Las compras del Estado constituyen el tercer componente de la demanda de bienes y servicios. La Administración central compra cañones, misiles y los servicios de los funcionarios públicos. Por su parte, las administraciones locales compran libros para las bibliotecas, construyen escuelas y contratan maestros. Asimismo, las distintas administraciones públicas construyen carreteras y realizan otras obras públicas.

Todas estas transacciones constituyen las compras de bienes y servicios del Estado, por ejemplo, en Estados Unidos representan cerca de un 20 por ciento; algo menos en el conjunto del trabajo establecido por la Organización para la Cooperación y el Desarrollo Económicos​ (OCDE). Cabe recordar, que esta entidad de cooperación internacional la integran 37 estados.

Estas compras no son más que un tipo de gasto público. Otra muestra de gasto público son las transferencias a los hogares, como la asistencia social destinada a los pobres y las pensiones destinadas a los jubilados. Estas, a diferencia de las compras del Estado, no utilizan directamente la producción de bienes y servicios de la economía, por lo que no se incluyen en la variable G.

Las transferencias y las compras del Estado

Las transferencias afectan a la demanda de bienes y servicios indirectamente; son lo contrario de los impuestos: elevan la renta disponible de los hogares, de la misma forma que los impuestos la reducen. Por tanto, un aumento de las transferencias financiadas subiendo los impuestos no altera la renta disponible. Ahora podemos revisar nuestra definición de T (transferencia) cuyo valor será igual a los impuestos menos las transferencias. La renta disponible, YT, comprende tanto el efecto negativo de los impuestos como el efecto positivo de las transferencias.

En caso de que las compras del Estado sean iguales a los impuestos menos las transferencias (G = T) el Estado tendrá un presupuesto equilibrado. Si G es superior a T, el Estado incurre en un déficit presupuestario; el cual se financia emitiendo deuda pública, es decir, pidiendo préstamos en los mercados financieros. Si G es menor que T, el Estado experimentará un superávit presupuestario, lo que podrá utilizarse para devolver parte de su deuda pendiente.

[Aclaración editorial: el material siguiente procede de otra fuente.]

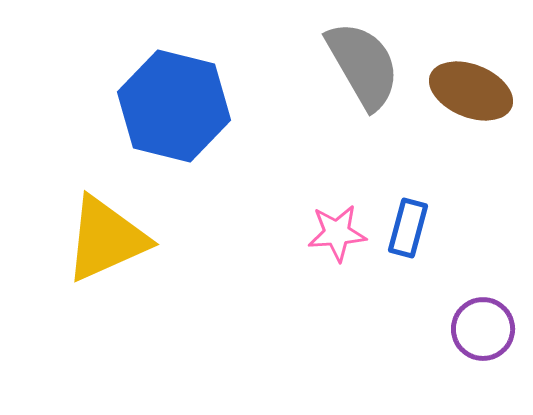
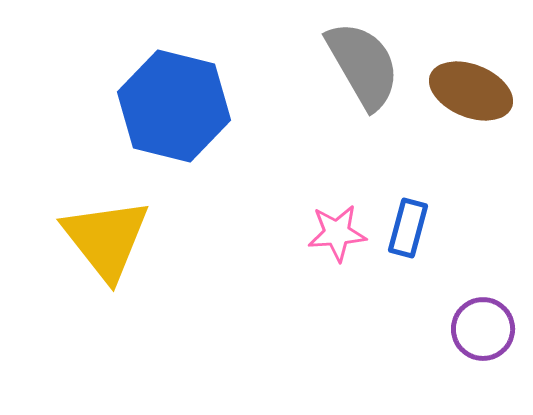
yellow triangle: rotated 44 degrees counterclockwise
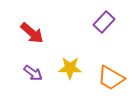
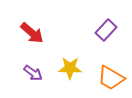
purple rectangle: moved 2 px right, 8 px down
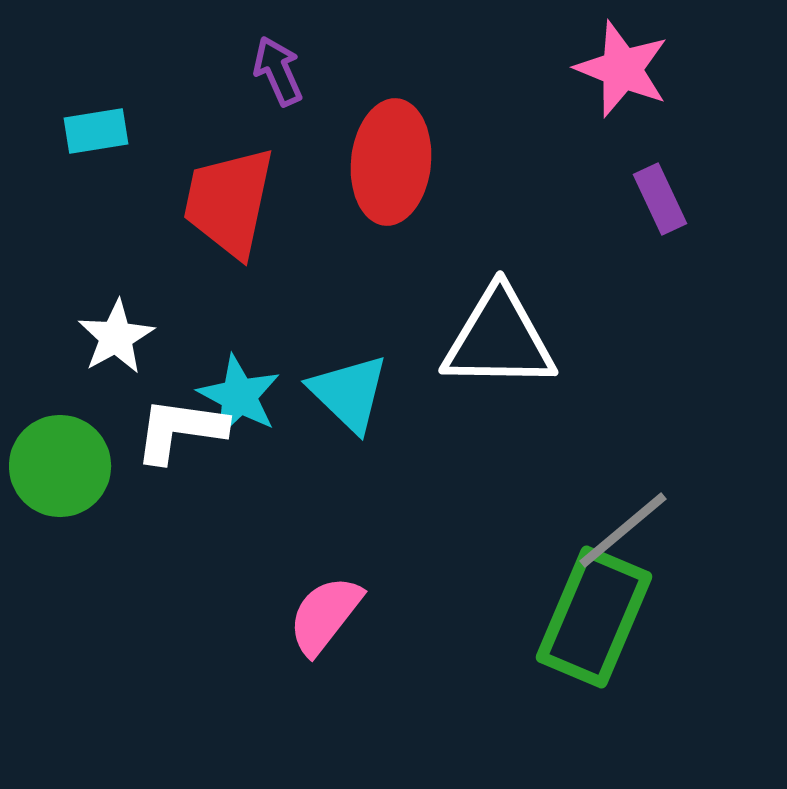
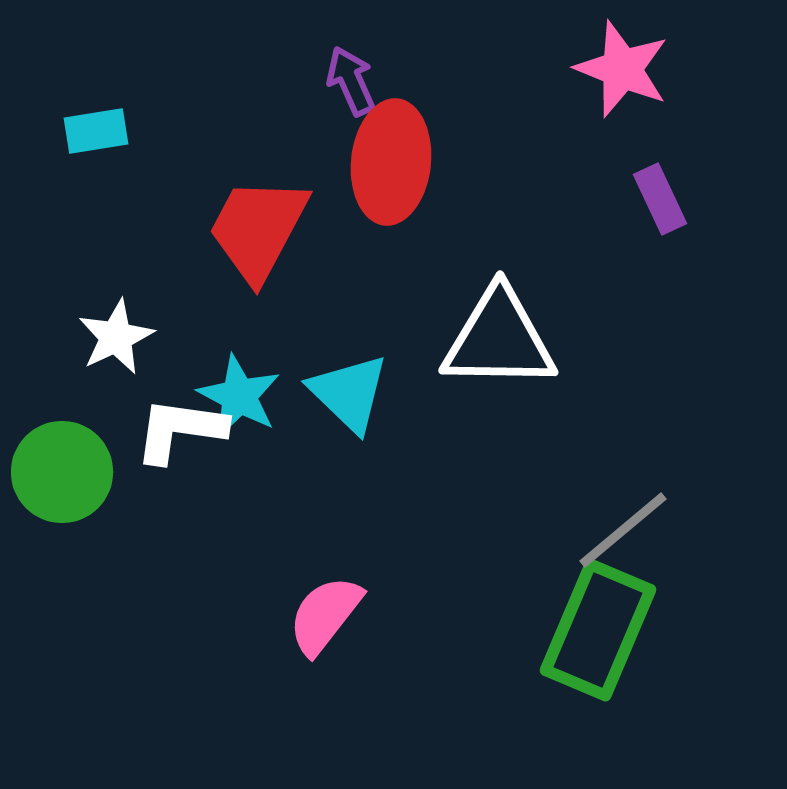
purple arrow: moved 73 px right, 10 px down
red trapezoid: moved 29 px right, 27 px down; rotated 16 degrees clockwise
white star: rotated 4 degrees clockwise
green circle: moved 2 px right, 6 px down
green rectangle: moved 4 px right, 13 px down
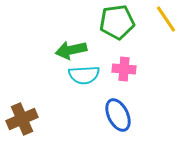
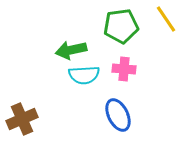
green pentagon: moved 4 px right, 4 px down
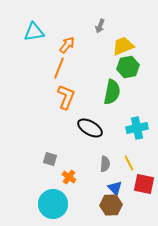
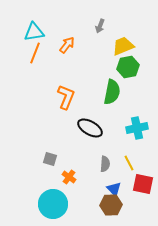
orange line: moved 24 px left, 15 px up
red square: moved 1 px left
blue triangle: moved 1 px left, 1 px down
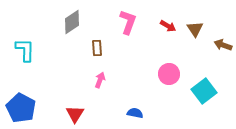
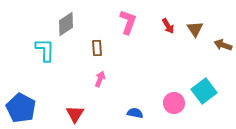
gray diamond: moved 6 px left, 2 px down
red arrow: rotated 28 degrees clockwise
cyan L-shape: moved 20 px right
pink circle: moved 5 px right, 29 px down
pink arrow: moved 1 px up
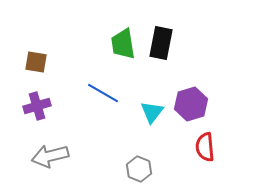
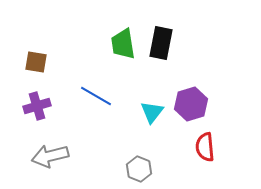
blue line: moved 7 px left, 3 px down
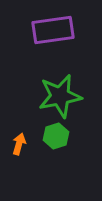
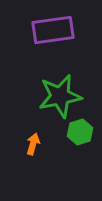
green hexagon: moved 24 px right, 4 px up
orange arrow: moved 14 px right
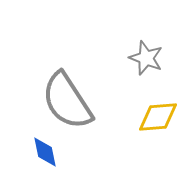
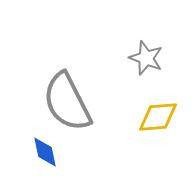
gray semicircle: moved 1 px down; rotated 6 degrees clockwise
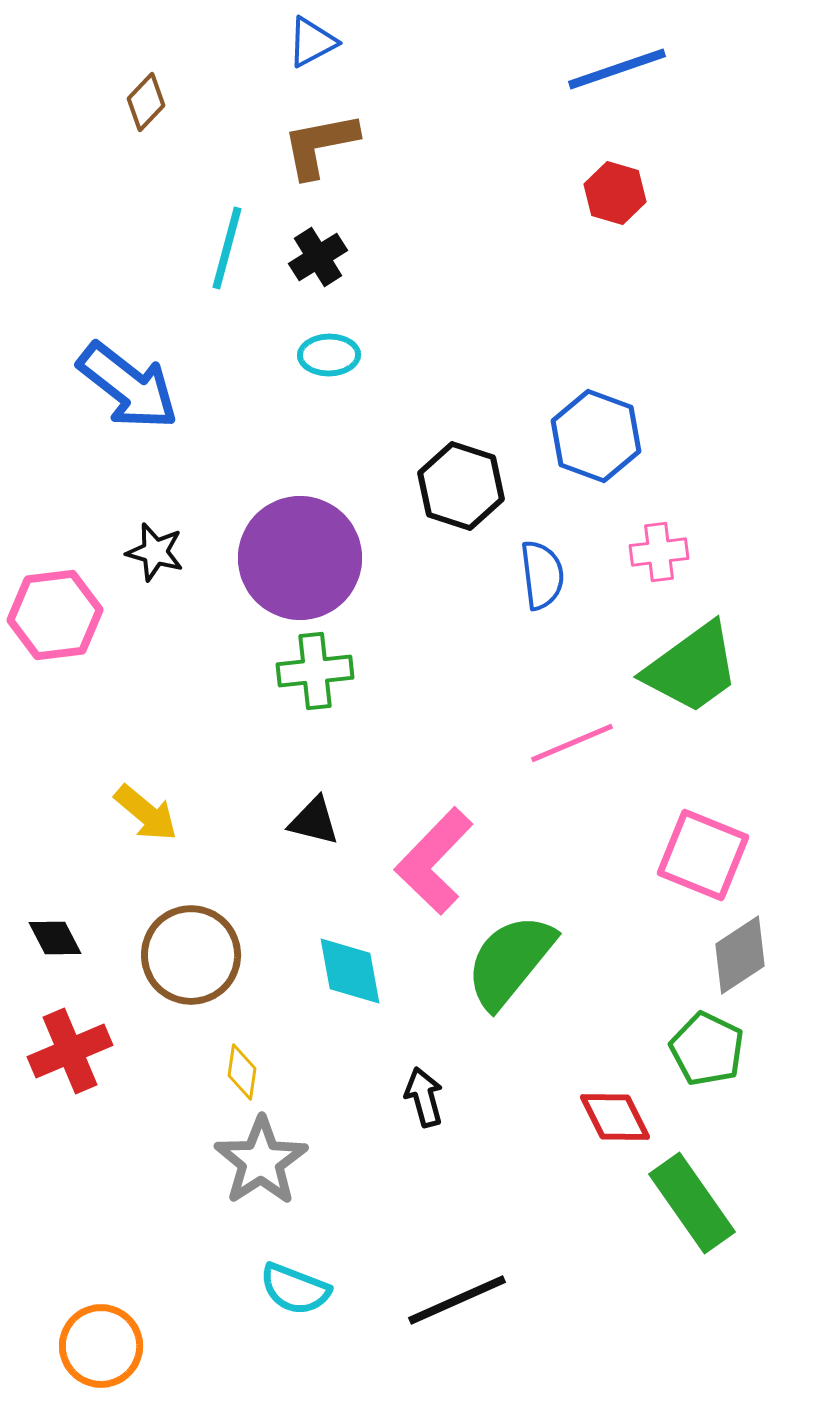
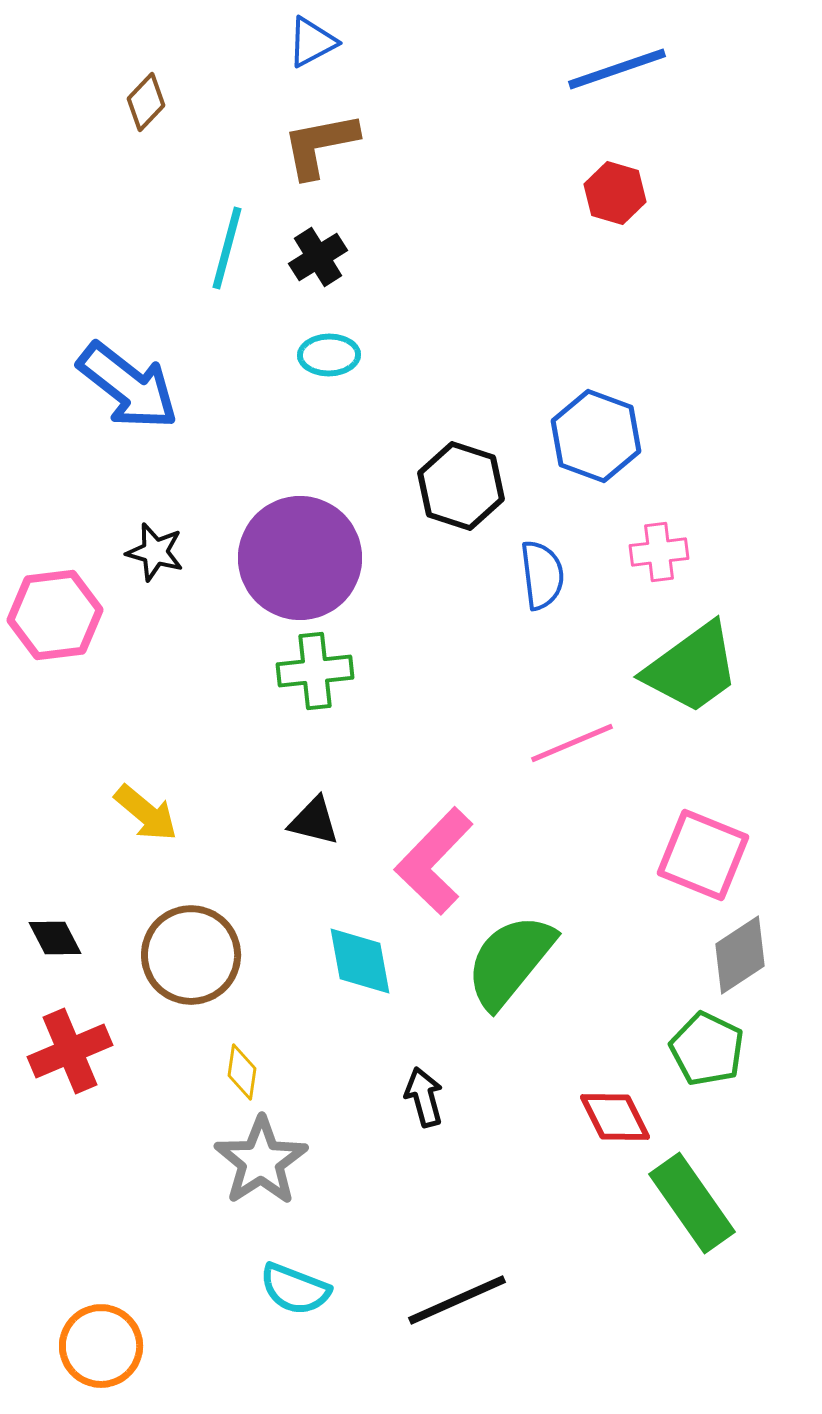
cyan diamond: moved 10 px right, 10 px up
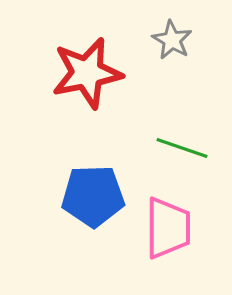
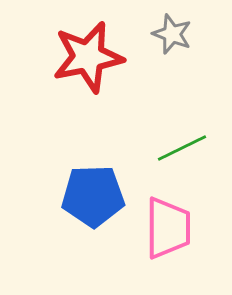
gray star: moved 6 px up; rotated 9 degrees counterclockwise
red star: moved 1 px right, 16 px up
green line: rotated 45 degrees counterclockwise
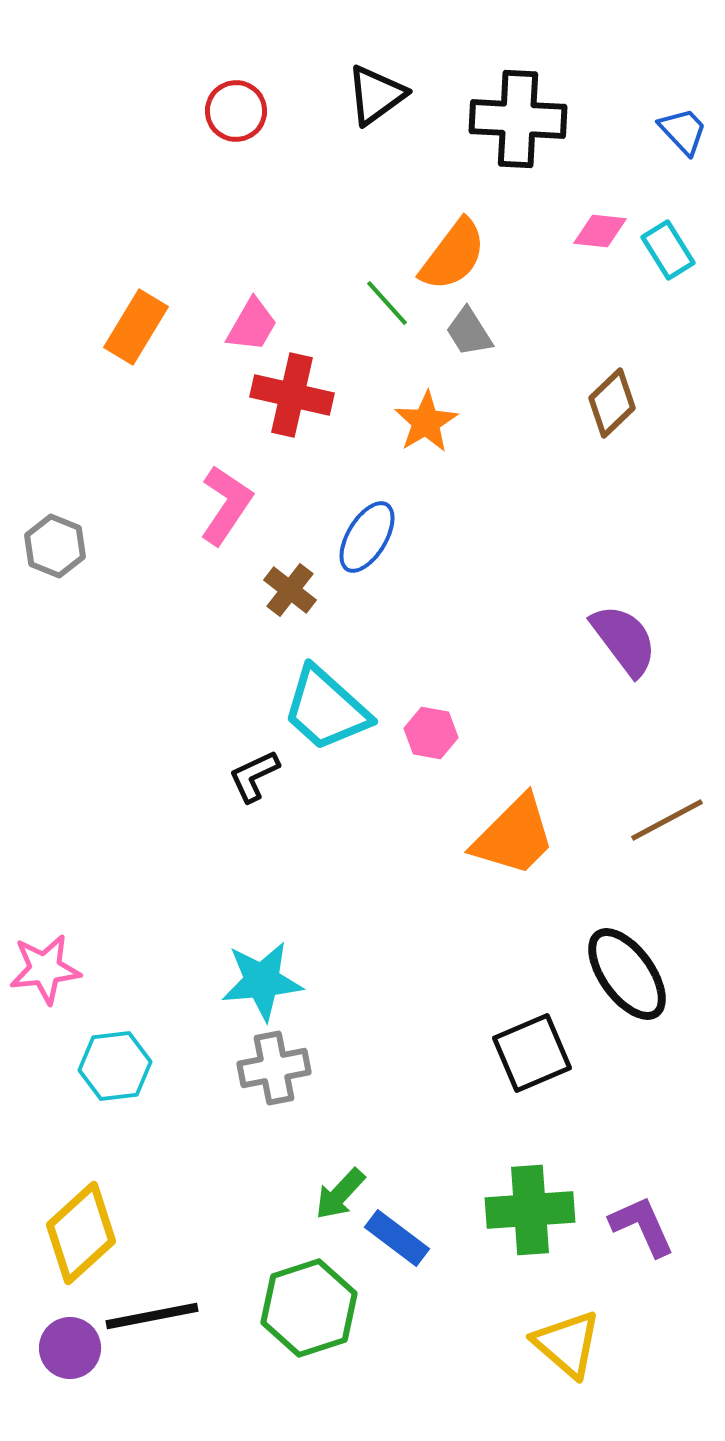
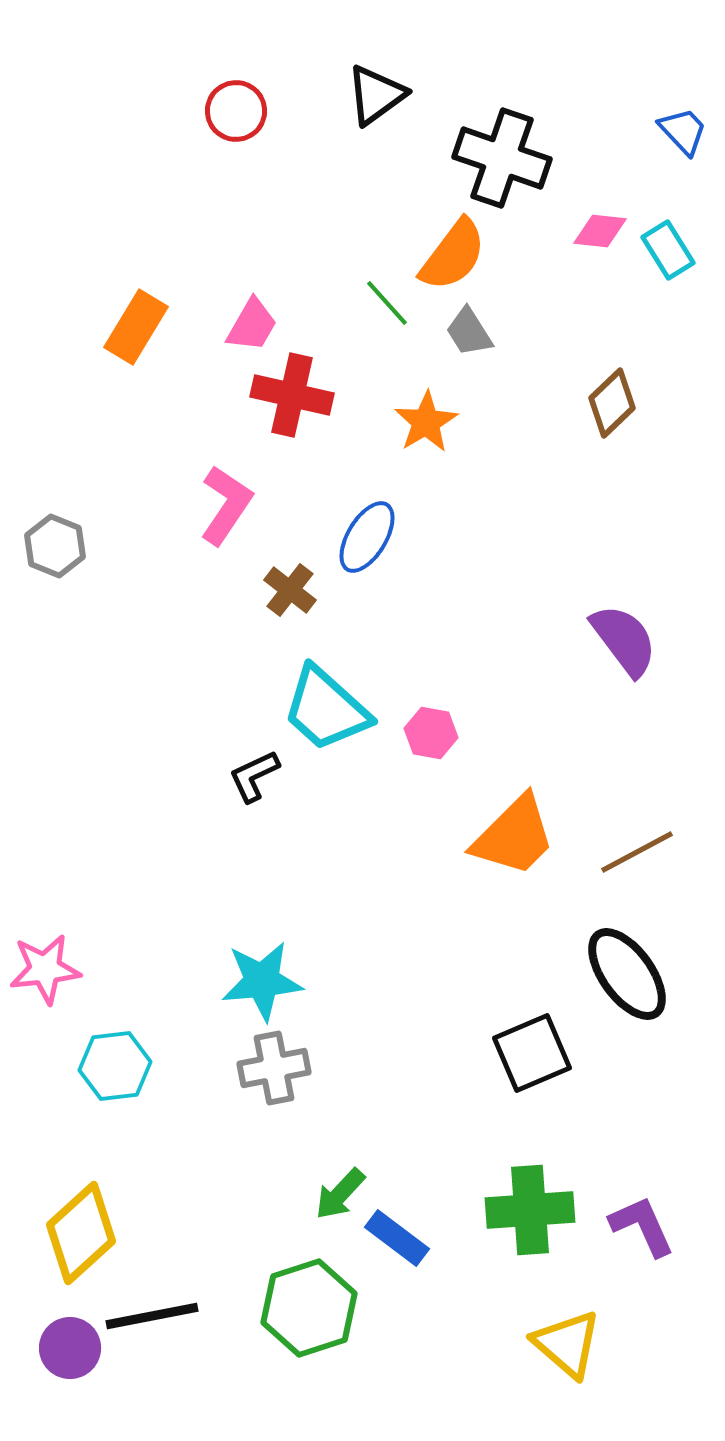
black cross: moved 16 px left, 39 px down; rotated 16 degrees clockwise
brown line: moved 30 px left, 32 px down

La intención de este artículo no busca explicar el proceso político que lleva a adoptar una determinada política fiscal. Es decir, no nos involucramos con el nivel de compras del Estado e impuestos; sino que consideramos las compras del Estado y los impuestos como variables exógenas.

Para indicar que estas variables se determinan fuera de nuestro modelo de la renta nacional, utilizamos la siguiente notación:

G

T.

Sin embargo, sí queremos examinar la influencia de la política fiscal en las variables  endógenas. De este modo, las políticas fiscales son determinadas dentro del modelo, es decir, en las variables endógenas. Entendiendo dentro de estas variables endógenas el consumo, la inversión y el tipo de interés. Para ver cómo las variables exógenas afectan a las endógenas debemos completar el modelo que establece el equilibrio entre la oferta y demanda de producción de la economía.